2.1. Dataset and Annotation Protocol
The B16BL6 dataset used in this study comprises 1800 grayscale microscopy frames (1600 × 1200), captured from a continuous time-lapse video of dynamic cell activity. This dataset was provided by the Department of Microbial Biotechnology and Cell Biology at the University of Debrecen. Each frame visualizes cellular or subcellular structures with varying intensities of gray, as illustrated in
Figure 2. To enhance the diversity of training samples, all frames were duplicated with an intensity transformation that inverted the grayscale levels, producing a darker variant of each original frame. This contrast-based augmentation strategy effectively doubled the dataset to 3600 frames, allowing the YOLO model to learn from diverse image variations, improving its ability to generalize and detect features across different intensity distributions and contrast levels.

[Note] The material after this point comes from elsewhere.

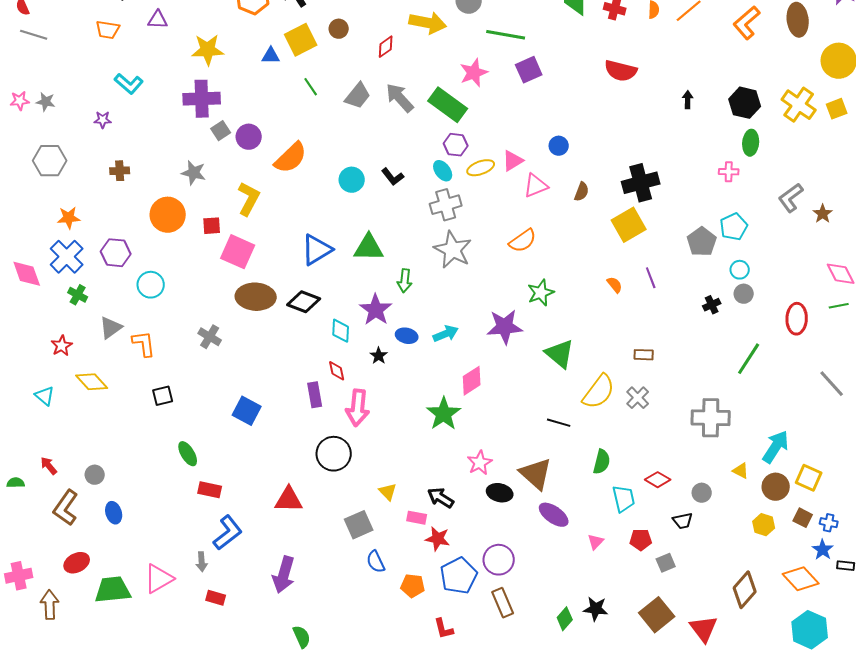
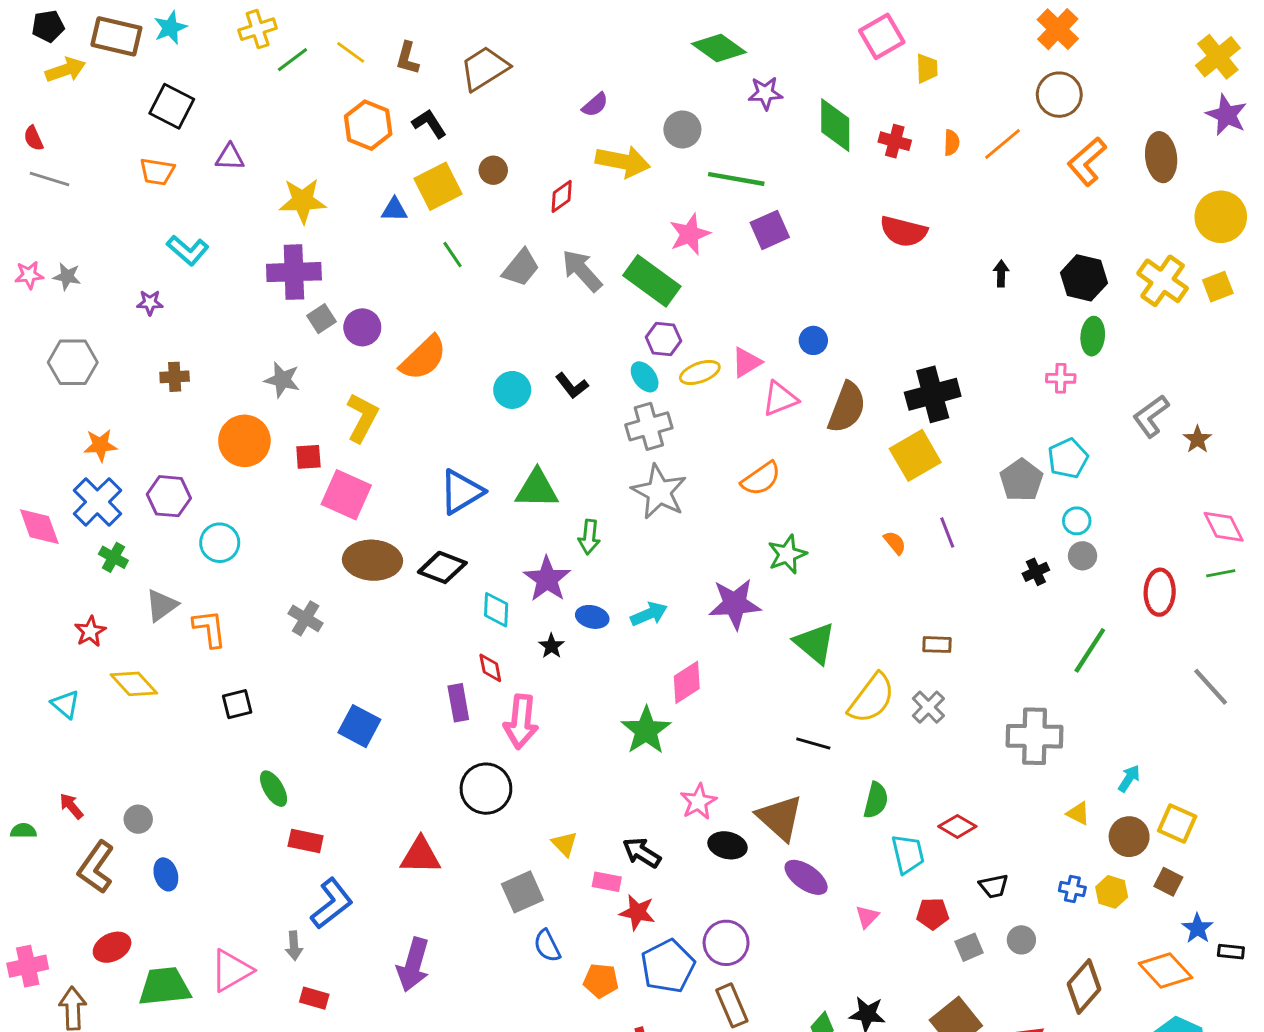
brown semicircle: (582, 192) -> (847, 407), size x1.8
cyan arrow: (776, 447) -> (1129, 778), size x0.6
gray circle: (702, 493) -> (1021, 940), moved
blue cross: (829, 523) -> (1072, 889), moved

In addition to grayscale inversion, we investigated conventional augmentation methods such as horizontal and vertical flipping, mild rotation, and contrast modifications. However, dealing with microscopy image datasets has a sensitive nature; for this reason, we deliberately refrained from applying aggressive geometric or color transformations that may compromise physiologically relevant structures. Although further augmentation, such as synthetic image generation, may enhance model generalization, it also carries the risk of overfitting to non-biological patterns. Therefore, we chose biologically plausible augmentations to preserve model integrity and interpretability. This strategy was designed in collaboration with domain experts to optimize performance improvements while mitigating the risk of overfitting.
Manual annotation was performed using the Computer Vision Annotation Tool (CVAT) [
23], as shown in
Figure 1. Ground truth labels were assigned to two biologically significant classes: the Cell class, which includes mitotically active cells in motion, and the Division class, comprising cells undergoing prophase or metaphase, often characterized by morphological changes such as increased area prior to cytokinesis. The annotation process was performed by a trained expert and verified by two domain specialists affiliated with the Department of Microbial Biotechnology. Discrepancies were adjudicated through consensus, ensuring high annotation fidelity.
The dataset exhibits a substantial class imbalance, with 1199 instances of the Cell class and only 39 instances of the Division class in the validation set. This pronounced disparity poses a challenge for training models to reliably detect less frequent, yet biologically important, Division events. To address this, we applied targeted data augmentation during training to mitigate this issue. This adjustment ensured balanced learning and reinforced the relevance of tracking in recovering rare Division events. To reduce the manual effort required for annotating all 1800 frames, a carefully selected subset was used for annotation, comprising 204 frames for training and 138 frames for validation. The selected frames focused on sequences starting during anaphase and telophase and ending when cytokinesis was complete, with two daughter cells visibly appearing. This selective approach ensured efficient annotation and minimized the need for manually annotating the entire dataset while maintaining the quality and representativeness of the dataset for training.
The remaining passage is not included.